101 Ga. App. 837 (1960)
115 S.E.2d 122

NETHERLAND
v.
PACIFIC EMPLOYERS INSURANCE COMPANY.

38154.

Court of Appeals of Georgia.

Decided June 13, 1960.

*840 B. P. Gambrell, John E. Dougherty, for plaintiff in error.

Hurt, Gaines, Baird, Peek & Peabody, W. Neal Baird, Joe Freeman, contra.

BELL, Judge.

Where the owner of land by express or implied invitation induces or leads others to come upon his premises for any lawful purpose, he is liable in damages to those persons for injuries occasioned by his failure to exercise ordinary care in keeping the premises safe. Code § 105-401. In the present case the plaintiff, being an employee of a tenant of the defendant owner of the property, was an invitee within the meaning of the law here applicable. See Roberts v. Wicker, 213 Ga. 352, 354 (99 S.E.2d 84). There is no question but that the defendant owned and maintained the parking lot wherein the plaintiff sustained the injury. There further is no question but that the plaintiff was on the premises for a lawful purpose, and therefore the only question raised by the demurrer is whether or not the petition shows the owner failed to exercise ordinary care in keeping the premises and approaches safe, or that the actions of the plaintiff as shown by the petition, as a matter of law, negatived any cause of action for the injuries sustained by him.
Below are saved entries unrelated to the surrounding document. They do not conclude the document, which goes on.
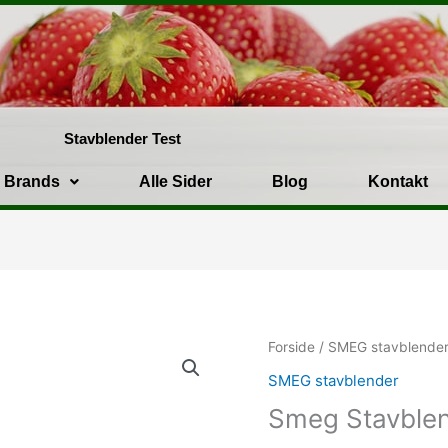
Stavblender Test
Brands
Alle Sider
Blog
Kontakt
Den
oprin
Forside
/
SMEG stavblende
pris
SMEG stavblender
var:
Smeg Stavble
1,095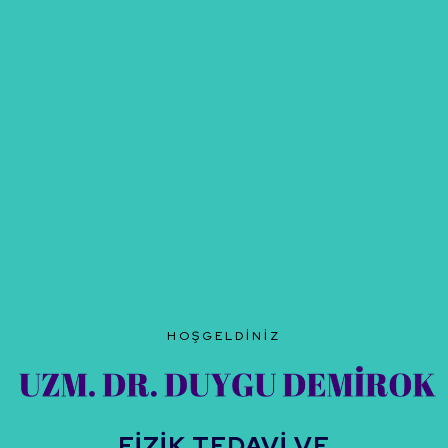
HOŞGELDINIZ
FİZİK TEDAVİ VE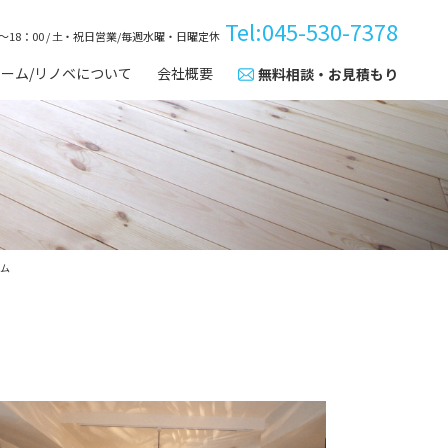
Tel:045-530-7378
～18：00 / 土・祝日営業/毎週水曜・日曜定休
ーム/リノベについて
会社概要
無料相談・お見積もり
ンションリフォーム/リノ
湘南リフォームのポリシー
木を使う私たちだから、木
心・安全施工
を、森を守る活動を
南リフォームの職人集団
メディア紹介実績
ーム
ンストップ中古物件購入
スタッフ紹介
談
0代・60代からのリフォー
/リノベ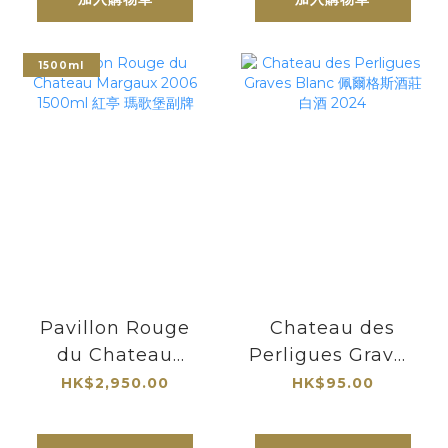
375ml| 最知名的貴
腐甜酒酒莊
1500ml
Pavillon Rouge
Chateau des
du Chateau
Perligues Graves
Margaux 2006
Blanc 佩爾格斯酒
HK$2,950.00
HK$95.00
1500ml 紅亭 瑪歌
莊白酒 2024
堡副牌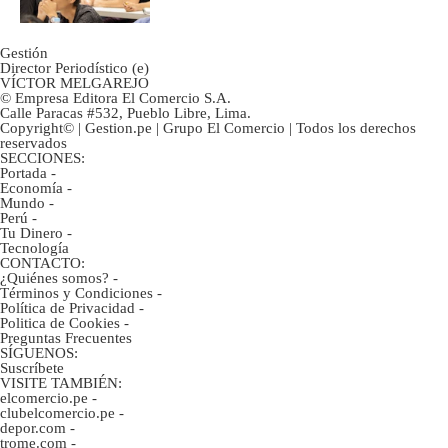
Gestión
Director Periodístico (e)
VÍCTOR MELGAREJO
© Empresa Editora El Comercio S.A.
Calle Paracas #532, Pueblo Libre, Lima.
Copyright© | Gestion.pe | Grupo El Comercio | Todos los derechos
reservados
SECCIONES:
Portada
-
Economía
-
Mundo
-
Perú
-
Tu Dinero
-
Tecnología
CONTACTO:
¿Quiénes somos?
-
Términos y Condiciones
-
Política de Privacidad
-
Politica de Cookies
-
Preguntas Frecuentes
SÍGUENOS:
Suscríbete
VISITE TAMBIÉN:
elcomercio.pe
-
clubelcomercio.pe
-
depor.com
-
trome.com
-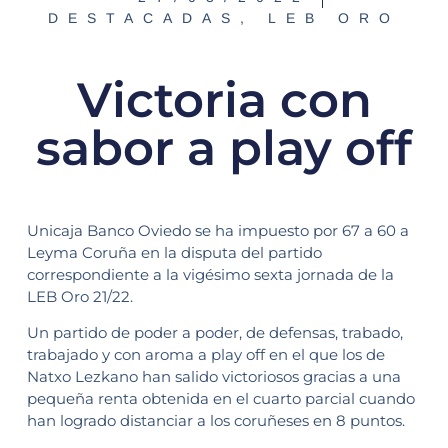
DESTACADAS
,
LEB ORO
Victoria con
sabor a play off
Unicaja Banco Oviedo se ha impuesto por 67 a 60 a
Leyma Coruña en la disputa del partido
correspondiente a la vigésimo sexta jornada de la
LEB Oro 21/22.
Un partido de poder a poder, de defensas, trabado,
trabajado y con aroma a play off en el que los de
Natxo Lezkano han salido victoriosos gracias a una
pequeña renta obtenida en el cuarto parcial cuando
han logrado distanciar a los coruñeses en 8 puntos.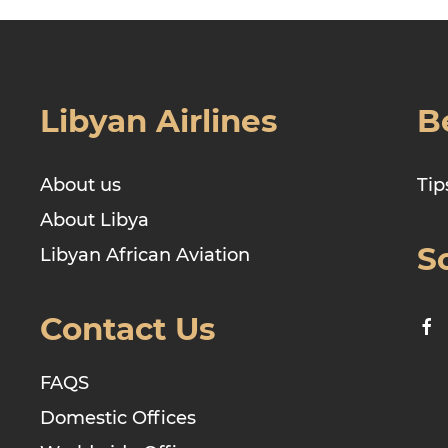
Libyan Airlines
B
About us
Tip
About Libya
S
Libyan African Aviation
Contact Us
FAQS
Domestic Offices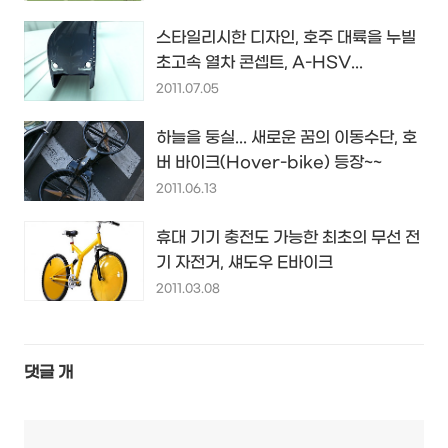
스타일리시한 디자인, 호주 대륙을 누빌
초고속 열차 콘셉트, A-HSV...
2011.07.05
하늘을 둥실... 새로운 꿈의 이동수단, 호
버 바이크(Hover-bike) 등장~~
2011.06.13
휴대 기기 충전도 가능한 최초의 무선 전
기 자전거, 섀도우 E바이크
2011.03.08
댓글
개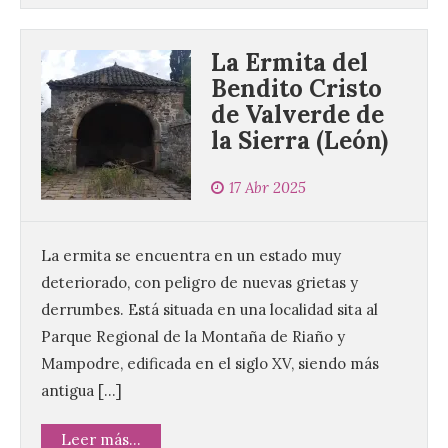
La Ermita del
Bendito Cristo
de Valverde de
la Sierra (León)
17 Abr 2025
La ermita se encuentra en un estado muy
deteriorado, con peligro de nuevas grietas y
derrumbes. Está situada en una localidad sita al
Parque Regional de la Montaña de Riaño y
Mampodre, edificada en el siglo XV, siendo más
antigua […]
Leer más...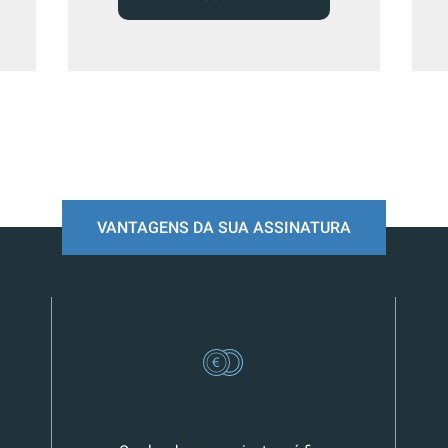
VANTAGENS DA SUA ASSINATURA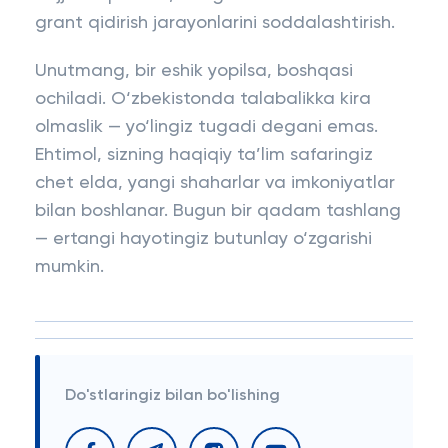
grant qidirish jarayonlarini soddalashtirish.
Unutmang, bir eshik yopilsa, boshqasi
ochiladi. O‘zbekistonda talabalikka kira
olmaslik — yo‘lingiz tugadi degani emas.
Ehtimol, sizning haqiqiy ta’lim safaringiz
chet elda, yangi shaharlar va imkoniyatlar
bilan boshlanar. Bugun bir qadam tashlang
— ertangi hayotingiz butunlay o‘zgarishi
mumkin.
Do'stlaringiz bilan bo'lishing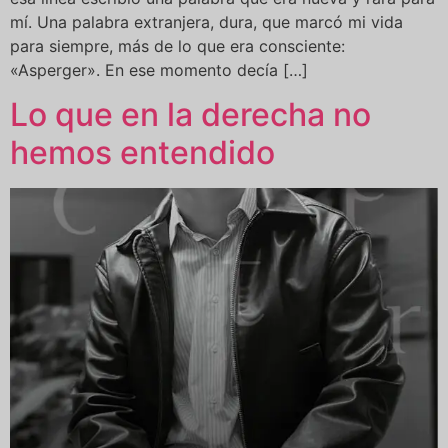
mí. Una palabra extranjera, dura, que marcó mi vida
para siempre, más de lo que era consciente:
«Asperger». En ese momento decía […]
Lo que en la derecha no
hemos entendido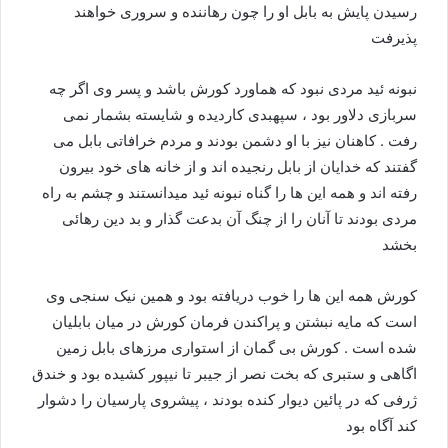
رسیدن پایش به بابل او را چون رهاننده و سروری خواهند
پذیرفت
نبونه ئید مردی نبود که هماورد کورش باشد و پسر وی اگر چه
سربازی دلاور بود ، سپهبدی کاردیده و شایسته بشمار نمی
رفت . کاهنان نیز با او دشمن بودند و مردم خرافاتی بابل می
گفتند که خدایان از بابل رنجیده اند و از خانه های خود بیرون
رفته اند و همه این ها را گناه نبونه ئید میدانستند و چشم به راه
مردی بودند تا آنان را از چنگ آن بدعت گذار و بد دین رهائی
بخشد
کورش همه این ها را خوب دریافته بود و همین نیک سنجی وی
است که مایه نبشتن و پراکندن فرمان کورش در میان بابلیان
شده است . کورش بی گمان از استواری مرزهای بابل زمین
اگاهی و ستبری که بخت نصر از جیبر تا نیپور کشیده بود و خندق
ژرفی که در پائین دیوار کنده بودند ، پیشروی پارسیان را دشوار
کند آگاه بود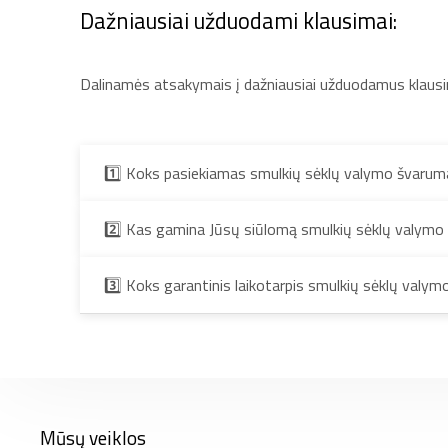
Dažniausiai užduodami klausimai:
Dalinamės atsakymais į dažniausiai užduodamus klaus
1️⃣ Koks pasiekiamas smulkių sėklų valymo švaru
2️⃣ Kas gamina Jūsų siūlomą smulkių sėklų valymo
3️⃣ Koks garantinis laikotarpis smulkių sėklų valym
Mūsų veiklos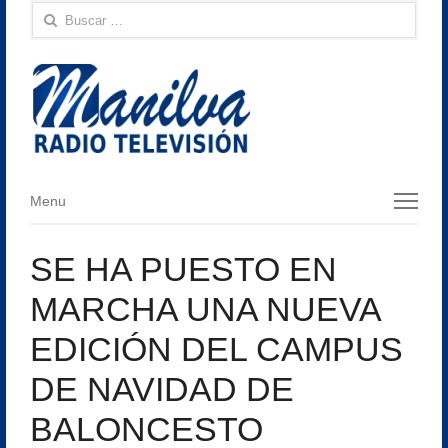
Buscar:
Menu
Menu
SE HA PUESTO EN
MARCHA UNA NUEVA
EDICIÓN DEL CAMPUS
DE NAVIDAD DE
BALONCESTO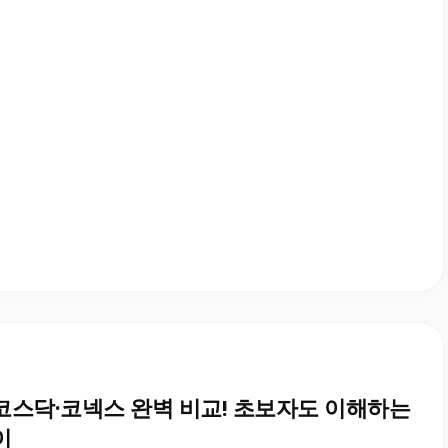
코스닥·코넥스 완벽 비교! 초보자도 이해하는
이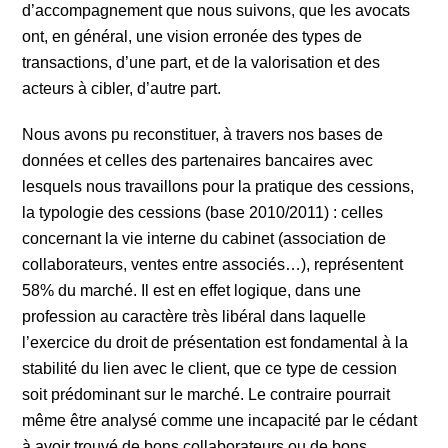
d’accompagnement que nous suivons, que les avocats
ont, en général, une vision erronée des types de
transactions, d’une part, et de la valorisation et des
acteurs à cibler, d’autre part.
Nous avons pu reconstituer, à travers nos bases de
données et celles des partenaires bancaires avec
lesquels nous travaillons pour la pratique des cessions,
la typologie des cessions (base 2010/2011) : celles
concernant la vie interne du cabinet (association de
collaborateurs, ventes entre associés…), représentent
58% du marché. Il est en effet logique, dans une
profession au caractère très libéral dans laquelle
l’exercice du droit de présentation est fondamental à la
stabilité du lien avec le client, que ce type de cession
soit prédominant sur le marché. Le contraire pourrait
même être analysé comme une incapacité par le cédant
à avoir trouvé de bons collaborateurs ou de bons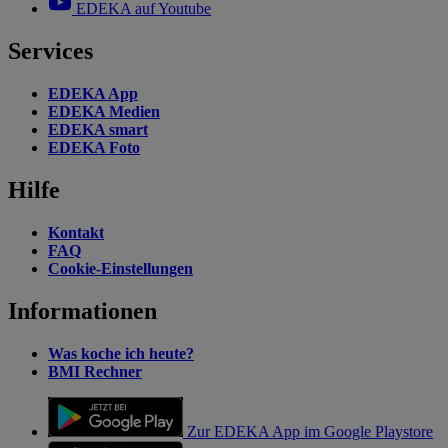
EDEKA auf Youtube
Services
EDEKA App
EDEKA Medien
EDEKA smart
EDEKA Foto
Hilfe
Kontakt
FAQ
Cookie-Einstellungen
Informationen
Was koche ich heute?
BMI Rechner
Zur EDEKA App im Google Playstore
The facts as alleged clearly show a dangerous condition on an extremely sloping parking lot; that such condition had existed for several months and that the increased danger caused by the icing conditions on the particular morning of the accident had existed for several hours prior to the injury of the plaintiff. It is further alleged that the loamy bank and the bushes on it made *841 it difficult to observe the condition of the parking space where the plaintiff was authorized to park and that the slippery loamy washings from the bank were of such a texture and color as to make it difficult to distinguish the area covered by the loam from the clear surface. The plaintiff alleges that he had no knowledge of the condition of the parking lot and that its condition was such that it would have taken special attention to discover the true dangerous condition of the surface. The plaintiff further alleges that the condition of the lot for several months and the condition of the lot on the morning of the accident were known by the defendant or reasonably should have been known, and that several employees and executives of the defendant had parked in the small area of the parking lot on the morning of the accident. The plaintiff further asserts that the defendant was negligent in not taking some action to warn of or to alleviate the dangerous condition of the parking lot on the particular morning of the accident when the plaintiff sustained the injury.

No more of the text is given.